» Exercise description: Pictures must not appear in the copy. Reproduce exactly, and only, the lines from the one with "their expertise extends" through the end of the data below.

↓

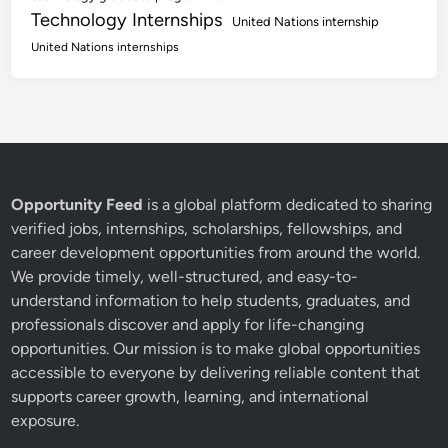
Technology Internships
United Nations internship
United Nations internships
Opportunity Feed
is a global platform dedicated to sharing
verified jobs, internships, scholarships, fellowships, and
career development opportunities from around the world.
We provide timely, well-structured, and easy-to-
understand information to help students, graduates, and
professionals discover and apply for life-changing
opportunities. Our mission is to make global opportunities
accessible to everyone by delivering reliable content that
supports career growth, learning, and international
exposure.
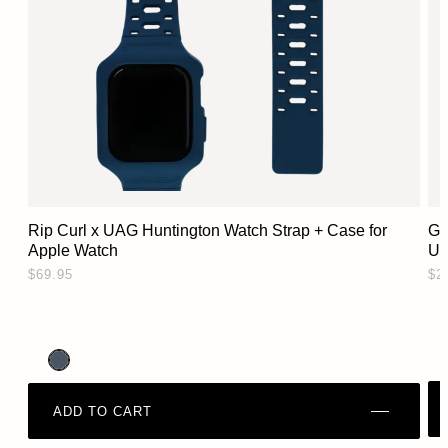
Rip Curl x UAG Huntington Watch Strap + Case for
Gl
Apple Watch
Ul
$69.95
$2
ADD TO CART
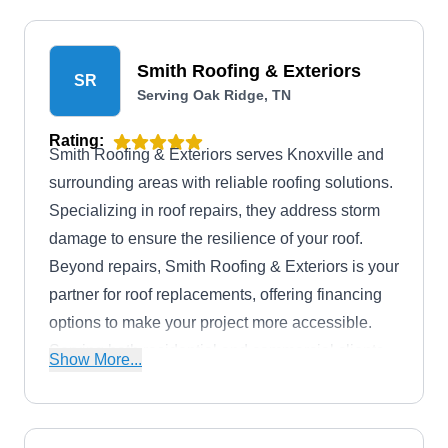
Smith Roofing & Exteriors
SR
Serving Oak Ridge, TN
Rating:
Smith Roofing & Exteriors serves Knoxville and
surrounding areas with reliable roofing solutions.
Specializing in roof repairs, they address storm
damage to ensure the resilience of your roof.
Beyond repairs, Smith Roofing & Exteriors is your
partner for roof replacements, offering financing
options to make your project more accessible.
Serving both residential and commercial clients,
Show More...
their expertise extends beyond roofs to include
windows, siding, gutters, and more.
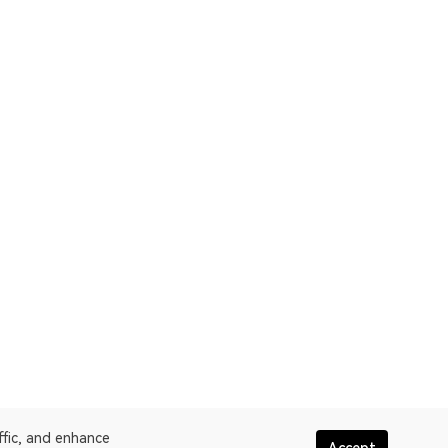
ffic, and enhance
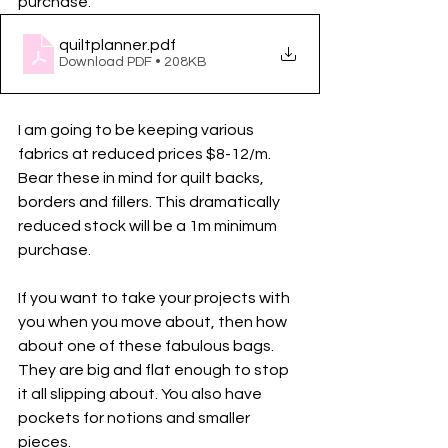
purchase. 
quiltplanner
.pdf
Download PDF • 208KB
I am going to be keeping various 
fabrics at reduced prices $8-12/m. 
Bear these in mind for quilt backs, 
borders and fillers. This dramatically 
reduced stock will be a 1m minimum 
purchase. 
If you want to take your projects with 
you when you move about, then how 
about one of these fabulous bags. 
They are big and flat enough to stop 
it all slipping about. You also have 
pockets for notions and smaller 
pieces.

↑

» Written answer:
their expertise extends beyond roofs to include
windows, siding, gutters, and more.
ffic, and enhance
purchase. 
quiltplanner
.pdf
Download PDF • 208KB
I am going to be keeping various 
fabrics at reduced prices $8-12/m. 
Bear these in mind for quilt backs, 
borders and fillers. This dramatically 
reduced stock will be a 1m minimum 
purchase. 
If you want to take your projects with 
you when you move about, then how 
about one of these fabulous bags. 
They are big and flat enough to stop 
it all slipping about. You also have 
pockets for notions and smaller 
pieces.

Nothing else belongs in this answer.